[Collected data]
-------------------------
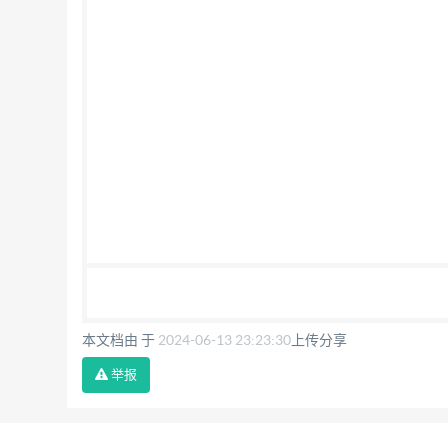
本文档由 于
2024-06-13 23:23:30
上传分享
举报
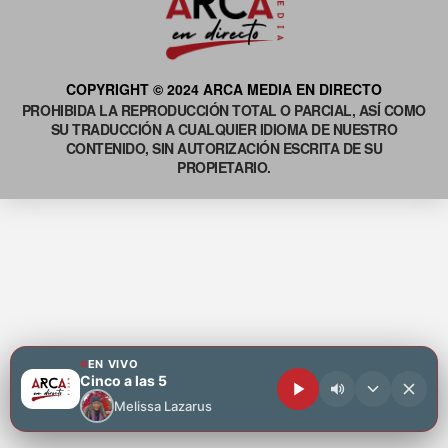
COPYRIGHT © 2024 ARCA MEDIA EN DIRECTO
PROHIBIDA LA REPRODUCCIÓN TOTAL O PARCIAL, ASÍ COMO
SU TRADUCCIÓN A CUALQUIER IDIOMA DE NUESTRO
CONTENIDO, SIN AUTORIZACIÓN ESCRITA DE SU
PROPIETARIO.
EN VIVO
Cinco a las 5
Melissa Lazarus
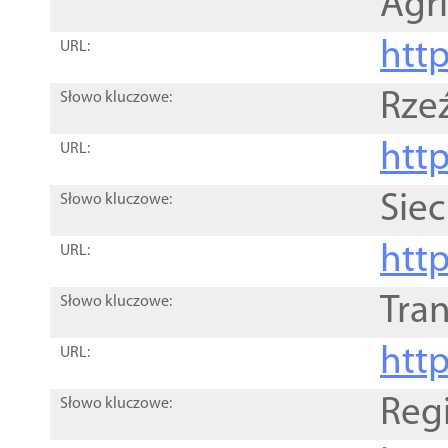
Agri
htt
URL:
Rze
Słowo kluczowe:
htt
URL:
Siec
Słowo kluczowe:
http
URL:
Tra
Słowo kluczowe:
http
URL:
Reg
Słowo kluczowe:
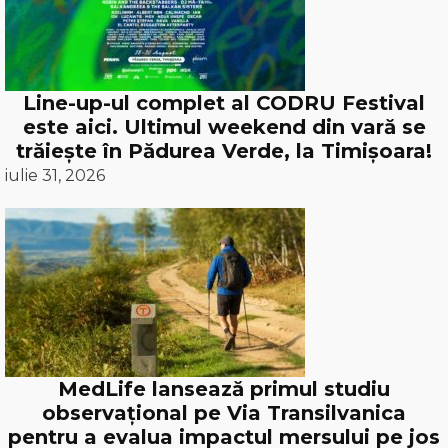
Line-up-ul complet al CODRU Festival
este aici. Ultimul weekend din vară se
trăiește în Pădurea Verde, la Timișoara!
iulie 31, 2026
MedLife lansează primul studiu
observațional pe Via Transilvanica
pentru a evalua impactul mersului pe jos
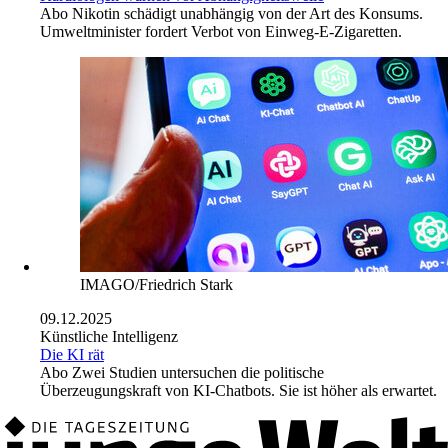
Abo
Nikotin schädigt unabhängig von der Art des Konsums.
Umweltminister fordert Verbot von Einweg-E-Zigaretten.
IMAGO/Friedrich Stark
09.12.2025
Künstliche Intelligenz
Die KI rät
Abo
Zwei Studien untersuchen die politische
Überzeugungskraft von KI-Chatbots. Sie ist höher als erwartet.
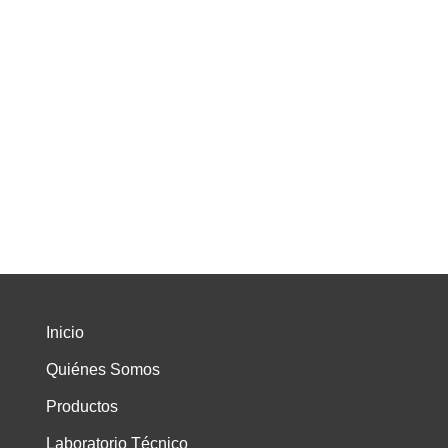
Inicio
Quiénes Somos
Productos
Laboratorio Técnico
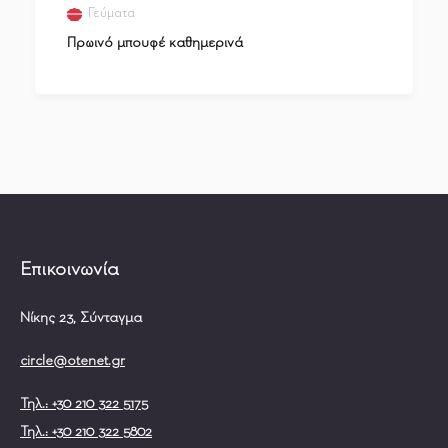
Γεύματα
Πρωινό μπουφέ καθημερινά
Επικοινωνία
Νίκης 23, Σύνταγμα
circle@otenet.gr
Τηλ.: +30 210 322 5175
Τηλ.: +30 210 322 5802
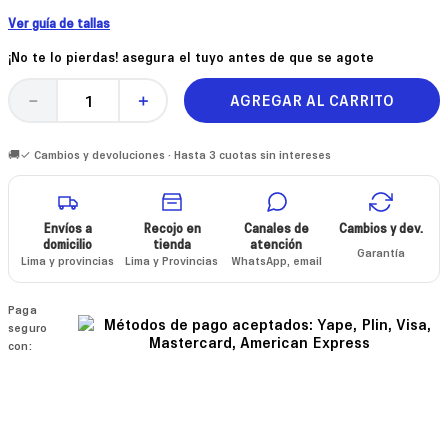
Ver guía de tallas
¡No te lo pierdas! asegura el tuyo antes de que se agote
AGREGAR AL CARRITO
－
＋
🚚✓ Cambios y devoluciones · Hasta 3 cuotas sin intereses
Envíos a
Recojo en
Canales de
Cambios y dev.
domicilio
tienda
atención
Garantía
Lima y provincias
Lima y Provincias
WhatsApp, email
Paga
seguro
con:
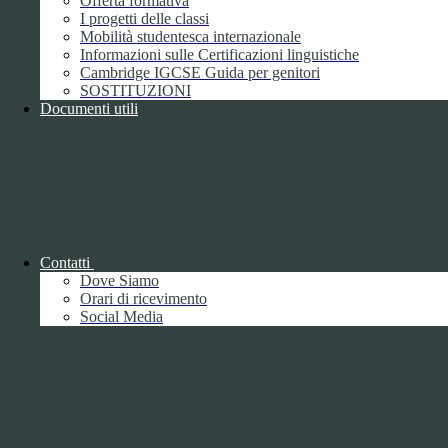
Offerta formativa
I progetti delle classi
Mobilità studentesca internazionale
Informazioni sulle Certificazioni linguistiche
Cambridge IGCSE Guida per genitori
SOSTITUZIONI
Documenti utili
Piano della Performance/Piano esecutivo
di gestione
Relazione sulla Performance
Contatti
Dove Siamo
Orari di ricevimento
Social Media
Relazione sulla Performance
Ammontare complessivo dei premi
1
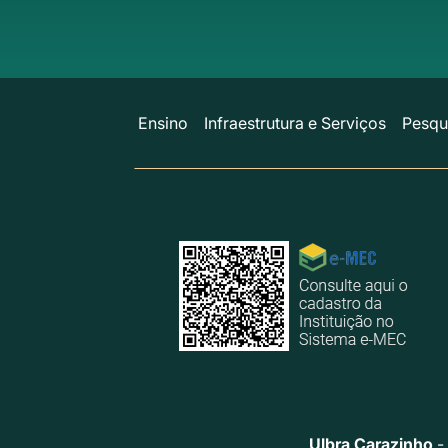
Ensino
Infraestrutura e Serviços
Pesqu
Ulbra Carazinho
-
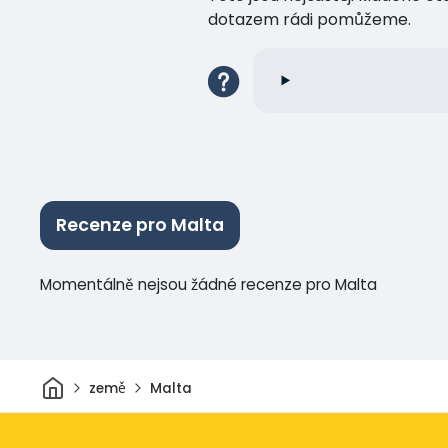
dotazem rádi pomůžeme.
Recenze pro Malta
Momentálně nejsou žádné recenze pro Malta
Domov
země
Malta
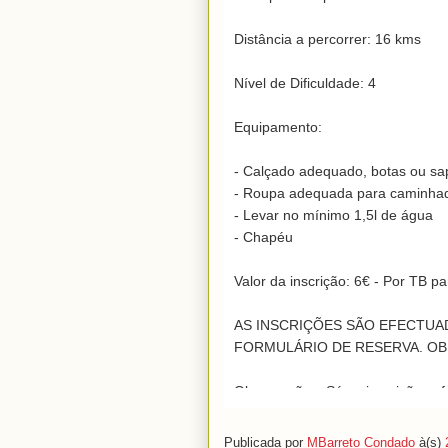
Distância a percorrer: 16 kms

Nível de Dificuldade: 4

Equipamento:

- Calçado adequado, botas ou sa
- Roupa adequada para caminhada
- Levar no mínimo 1,5l de água

- Chapéu

Valor da inscrição: 6€ - Por TB 
AS INSCRIÇÕES SÃO EFECTUA
FORMULÁRIO DE RESERVA. OB
Observações: Só as inscrições efe
do evento permitem a activação 
Publicada por
MBarreto Condado
à(s)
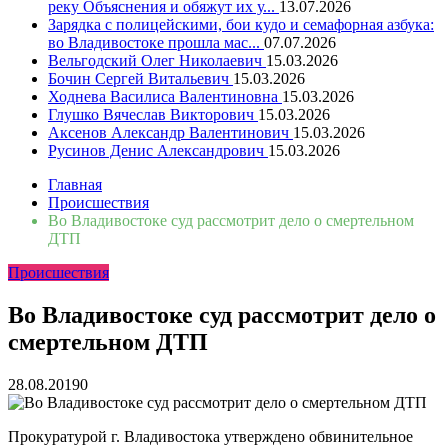
реку Объяснения и обяжут их у...
13.07.2026
Зарядка с полицейскими, бои кудо и семафорная азбука:
во Владивостоке прошла мас...
07.07.2026
Вельгодский Олег Николаевич
15.03.2026
Бочин Сергей Витальевич
15.03.2026
Ходнева Василиса Валентиновна
15.03.2026
Глушко Вячеслав Викторович
15.03.2026
Аксенов Александр Валентинович
15.03.2026
Русинов Денис Александрович
15.03.2026
Главная
Происшествия
Во Владивостоке суд рассмотрит дело о смертельном
ДТП
Происшествия
Во Владивостоке суд рассмотрит дело о
смертельном ДТП
28.08.2019
0
Прокуратурой г. Владивостока утверждено обвинительное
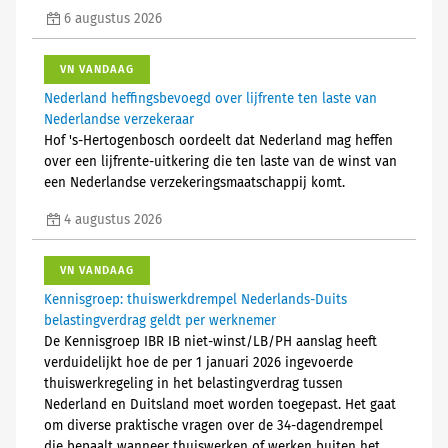
6 augustus 2026
VN VANDAAG
Nederland heffingsbevoegd over lijfrente ten laste van
Nederlandse verzekeraar
Hof 's-Hertogenbosch oordeelt dat Nederland mag heffen
over een lijfrente-uitkering die ten laste van de winst van
een Nederlandse verzekeringsmaatschappij komt.
4 augustus 2026
VN VANDAAG
Kennisgroep: thuiswerkdrempel Nederlands-Duits
belastingverdrag geldt per werknemer
De Kennisgroep IBR IB niet-winst/LB/PH aanslag heeft
verduidelijkt hoe de per 1 januari 2026 ingevoerde
thuiswerkregeling in het belastingverdrag tussen
Nederland en Duitsland moet worden toegepast. Het gaat
om diverse praktische vragen over de 34-dagendrempel
die bepaalt wanneer thuiswerken of werken buiten het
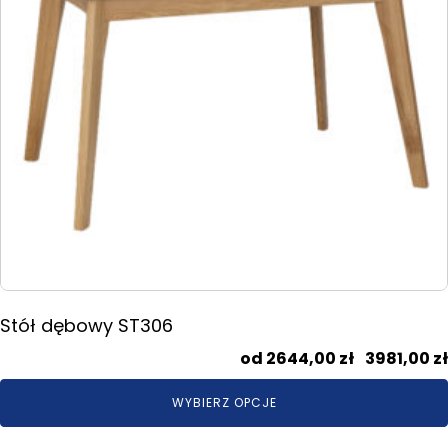
wybrać
na
stronie
produktu
Stół dębowy ST306
2644,00
zł
–
3981,00
zł
WYBIERZ OPCJE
-------------------------
— WORK TO COMPLETE —
The required output is every line above that contains the string "winst".

— WRITTEN SOLUTION —
over een lijfrente-uitkering die ten laste van de winst van
De Kennisgroep IBR IB niet-winst/LB/PH aanslag heeft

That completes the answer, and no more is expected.